BEGIN DATA RECORDS

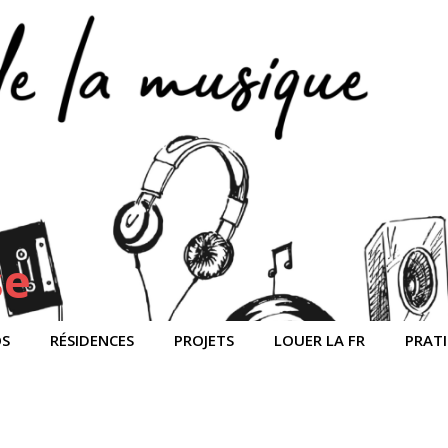
se
OS
RÉSIDENCES
PROJETS
LOUER LA FR
PRAT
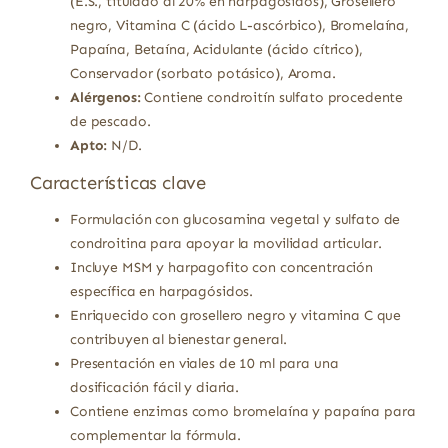
(E.S., titulado al 20% en harpagosidos), Grosellero
negro, Vitamina C (ácido L-ascórbico), Bromelaína,
Papaína, Betaína, Acidulante (ácido cítrico),
Conservador (sorbato potásico), Aroma.
Alérgenos:
Contiene condroitín sulfato procedente
de pescado.
Apto:
N/D.
Características clave
Formulación con glucosamina vegetal y sulfato de
condroitina para apoyar la movilidad articular.
Incluye MSM y harpagofito con concentración
específica en harpagósidos.
Enriquecido con grosellero negro y vitamina C que
contribuyen al bienestar general.
Presentación en viales de 10 ml para una
dosificación fácil y diaria.
Contiene enzimas como bromelaína y papaína para
complementar la fórmula.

END DATA RECORDS

WORK ORDER » Copy every line of the data word for word, omitting the images.

TASK ANSWER »
se
OS
RÉSIDENCES
PROJETS
LOUER LA FR
PRAT
(E.S., titulado al 20% en harpagosidos), Grosellero
negro, Vitamina C (ácido L-ascórbico), Bromelaína,
Papaína, Betaína, Acidulante (ácido cítrico),
Conservador (sorbato potásico), Aroma.
Alérgenos:
Contiene condroitín sulfato procedente
de pescado.
Apto:
N/D.
Características clave
Formulación con glucosamina vegetal y sulfato de
condroitina para apoyar la movilidad articular.
Incluye MSM y harpagofito con concentración
específica en harpagósidos.
Enriquecido con grosellero negro y vitamina C que
contribuyen al bienestar general.
Presentación en viales de 10 ml para una
dosificación fácil y diaria.
Contiene enzimas como bromelaína y papaína para
complementar la fórmula.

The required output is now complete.